Documentation as a Brain
These docs are not just pages to read. They are the source of truth for the entire Avolve game — and they are machine-readable.
Every document in this collection is embedded as vectors in Supabase pgvector. This means the content can be searched semantically (by meaning, not just keywords) and used as context for AI-generated answers.
How It Works
The pipeline has three stages:
1. Content → Chunks
Each MDX document is split into chunks by section heading. A document with five ## headings becomes six chunks: the introduction plus five sections. Each chunk carries its source file, slug, heading, and frontmatter metadata.
2. Chunks → Vectors
Each chunk is embedded using Google's text-embedding-005 model via Vercel AI Gateway, producing a 768-dimensional vector that captures the semantic meaning of the text. Similar concepts produce similar vectors, regardless of exact wording.
3. Vectors → Answers
When you search or ask a question:
- Your query is embedded into the same vector space
- The database finds the most similar document chunks using cosine similarity
- For search: the matching chunks are returned directly with relevance scores
- For chat: the matching chunks become context for Claude, which generates a grounded answer citing specific documents
Who This Serves
The brain serves multiple stakeholders simultaneously:
| Stakeholder | How They Access It | What They Get |
|---|---|---|
| Players | Search bar on /docs, chat on /docs/ask | Find answers by meaning, ask questions in natural language |
| Search engines | Structured MDX with Schema.org JSON-LD | Clean indexable content with rich metadata |
| AI agents | Vector search API, Supabase RPC | Any agent can query the knowledge base programmatically |
| Admin | Supabase dashboard, embedding scripts | Full control over what is indexed and how |
The same content serves a human reading a doc page, Google indexing the site, an AI agent building context, and an admin debugging the system.
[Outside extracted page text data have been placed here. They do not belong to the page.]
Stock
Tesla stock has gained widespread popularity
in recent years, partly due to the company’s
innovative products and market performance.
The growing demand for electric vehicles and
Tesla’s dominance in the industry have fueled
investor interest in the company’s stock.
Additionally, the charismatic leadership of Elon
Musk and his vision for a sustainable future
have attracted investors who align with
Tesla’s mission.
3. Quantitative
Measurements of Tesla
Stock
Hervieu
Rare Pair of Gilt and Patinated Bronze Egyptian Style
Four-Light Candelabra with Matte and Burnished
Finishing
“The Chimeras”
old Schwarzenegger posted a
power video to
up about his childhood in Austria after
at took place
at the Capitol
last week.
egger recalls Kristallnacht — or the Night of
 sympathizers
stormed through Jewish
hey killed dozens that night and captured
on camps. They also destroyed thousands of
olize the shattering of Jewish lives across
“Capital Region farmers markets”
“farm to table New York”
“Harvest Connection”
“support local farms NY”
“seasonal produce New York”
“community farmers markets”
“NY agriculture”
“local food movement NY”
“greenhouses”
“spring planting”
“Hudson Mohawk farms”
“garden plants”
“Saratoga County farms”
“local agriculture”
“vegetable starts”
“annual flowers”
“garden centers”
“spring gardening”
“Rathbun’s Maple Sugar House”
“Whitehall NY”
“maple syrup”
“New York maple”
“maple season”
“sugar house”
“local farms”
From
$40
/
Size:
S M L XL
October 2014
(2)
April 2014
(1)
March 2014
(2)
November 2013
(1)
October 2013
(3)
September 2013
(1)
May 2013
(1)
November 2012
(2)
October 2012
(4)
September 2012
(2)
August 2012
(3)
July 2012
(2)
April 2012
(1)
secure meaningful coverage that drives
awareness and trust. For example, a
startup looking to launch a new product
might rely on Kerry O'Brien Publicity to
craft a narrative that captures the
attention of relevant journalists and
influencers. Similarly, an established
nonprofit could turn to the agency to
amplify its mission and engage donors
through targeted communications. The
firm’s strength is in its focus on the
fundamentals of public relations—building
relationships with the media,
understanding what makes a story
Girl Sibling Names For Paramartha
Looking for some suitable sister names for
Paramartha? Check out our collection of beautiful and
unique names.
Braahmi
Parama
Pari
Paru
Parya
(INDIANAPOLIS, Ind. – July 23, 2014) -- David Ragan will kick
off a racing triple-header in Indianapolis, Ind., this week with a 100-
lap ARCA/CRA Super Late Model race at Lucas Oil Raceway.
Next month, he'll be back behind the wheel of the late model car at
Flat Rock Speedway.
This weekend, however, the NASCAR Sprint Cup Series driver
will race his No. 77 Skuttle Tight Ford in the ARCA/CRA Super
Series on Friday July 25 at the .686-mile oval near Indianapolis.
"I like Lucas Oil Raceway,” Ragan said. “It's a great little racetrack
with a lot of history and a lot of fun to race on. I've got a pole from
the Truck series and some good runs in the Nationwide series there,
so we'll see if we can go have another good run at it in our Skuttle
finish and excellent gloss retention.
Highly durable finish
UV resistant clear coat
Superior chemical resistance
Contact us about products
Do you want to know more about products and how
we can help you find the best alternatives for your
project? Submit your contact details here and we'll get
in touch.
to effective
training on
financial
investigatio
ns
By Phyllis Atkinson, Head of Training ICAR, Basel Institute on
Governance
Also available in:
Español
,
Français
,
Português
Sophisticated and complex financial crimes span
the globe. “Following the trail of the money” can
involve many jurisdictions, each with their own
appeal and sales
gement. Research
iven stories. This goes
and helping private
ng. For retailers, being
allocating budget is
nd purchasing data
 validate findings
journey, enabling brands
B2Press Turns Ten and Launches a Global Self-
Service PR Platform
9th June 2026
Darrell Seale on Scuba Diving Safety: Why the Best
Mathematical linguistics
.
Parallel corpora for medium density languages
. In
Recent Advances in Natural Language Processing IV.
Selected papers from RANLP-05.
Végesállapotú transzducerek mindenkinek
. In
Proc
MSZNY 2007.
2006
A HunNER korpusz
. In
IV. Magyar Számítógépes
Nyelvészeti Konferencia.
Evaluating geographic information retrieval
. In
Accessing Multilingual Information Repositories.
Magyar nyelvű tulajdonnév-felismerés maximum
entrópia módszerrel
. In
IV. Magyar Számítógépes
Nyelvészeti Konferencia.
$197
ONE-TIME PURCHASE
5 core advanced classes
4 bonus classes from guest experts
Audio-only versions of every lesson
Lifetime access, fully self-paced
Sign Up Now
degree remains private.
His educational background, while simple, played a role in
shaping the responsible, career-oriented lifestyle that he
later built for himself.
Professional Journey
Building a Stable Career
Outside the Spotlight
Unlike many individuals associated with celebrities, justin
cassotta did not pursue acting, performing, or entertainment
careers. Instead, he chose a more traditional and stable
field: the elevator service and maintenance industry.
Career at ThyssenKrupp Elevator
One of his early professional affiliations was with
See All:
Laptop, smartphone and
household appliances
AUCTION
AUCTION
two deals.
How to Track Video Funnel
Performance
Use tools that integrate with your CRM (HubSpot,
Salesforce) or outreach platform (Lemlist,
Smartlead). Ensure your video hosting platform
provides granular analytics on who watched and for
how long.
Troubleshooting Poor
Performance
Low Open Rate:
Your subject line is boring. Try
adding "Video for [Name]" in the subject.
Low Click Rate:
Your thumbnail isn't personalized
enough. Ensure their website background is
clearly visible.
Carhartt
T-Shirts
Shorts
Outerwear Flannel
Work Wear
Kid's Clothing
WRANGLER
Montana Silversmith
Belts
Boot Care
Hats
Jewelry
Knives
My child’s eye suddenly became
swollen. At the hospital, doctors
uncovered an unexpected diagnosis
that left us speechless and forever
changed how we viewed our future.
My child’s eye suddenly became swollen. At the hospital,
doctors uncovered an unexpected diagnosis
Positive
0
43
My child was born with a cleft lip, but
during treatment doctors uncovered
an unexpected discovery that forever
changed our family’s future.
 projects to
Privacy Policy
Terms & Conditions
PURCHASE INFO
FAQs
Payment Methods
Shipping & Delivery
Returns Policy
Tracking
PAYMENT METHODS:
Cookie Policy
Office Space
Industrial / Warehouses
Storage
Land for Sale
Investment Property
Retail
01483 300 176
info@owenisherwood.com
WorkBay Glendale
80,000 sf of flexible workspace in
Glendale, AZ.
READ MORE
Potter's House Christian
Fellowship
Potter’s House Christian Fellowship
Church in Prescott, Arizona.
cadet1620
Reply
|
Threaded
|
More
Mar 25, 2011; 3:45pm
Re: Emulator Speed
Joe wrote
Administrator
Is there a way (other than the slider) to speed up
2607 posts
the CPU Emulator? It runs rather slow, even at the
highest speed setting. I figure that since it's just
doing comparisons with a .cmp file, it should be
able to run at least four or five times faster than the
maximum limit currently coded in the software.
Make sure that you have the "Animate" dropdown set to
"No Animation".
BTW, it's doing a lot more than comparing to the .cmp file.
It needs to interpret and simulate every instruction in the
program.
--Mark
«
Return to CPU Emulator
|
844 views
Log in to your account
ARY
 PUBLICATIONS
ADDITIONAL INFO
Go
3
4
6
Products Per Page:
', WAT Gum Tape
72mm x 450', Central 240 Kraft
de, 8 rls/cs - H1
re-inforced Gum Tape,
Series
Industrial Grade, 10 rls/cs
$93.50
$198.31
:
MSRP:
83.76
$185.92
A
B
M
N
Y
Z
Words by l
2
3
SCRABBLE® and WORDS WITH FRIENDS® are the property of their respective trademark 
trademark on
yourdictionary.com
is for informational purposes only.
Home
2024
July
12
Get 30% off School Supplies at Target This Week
One source of truth, multiple access patterns.
Architecture
MDX files (content/docs/)
↓ POST /api/embed
Google text-embedding-005 via Vercel AI Gateway (768 dimensions)
↓ upsert
Supabase pgvector (documents table, HNSW index)
↓ query
/api/search (vector similarity → ranked chunks)
/api/chat (vector similarity → Claude context → streamed answer)
The documents table stores:
| Column | Purpose |
|---|---|
source | Origin path (e.g., docs/game-theory) |
slug | URL-friendly identifier |
heading | Section heading (null for introduction) |
content | The chunk text |
embedding | 768-dim vector |
metadata | Frontmatter as JSON (title, tags, category) |
An HNSW index enables fast approximate nearest-neighbor search. The match_documents function handles similarity queries with configurable threshold and result count.
What Gets Embedded
Only public documentation in content/docs/ is embedded. Internal notes, skill files, and admin references are not included. This is intentional — the brain contains exactly what players should be able to find and what AI agents should be able to cite.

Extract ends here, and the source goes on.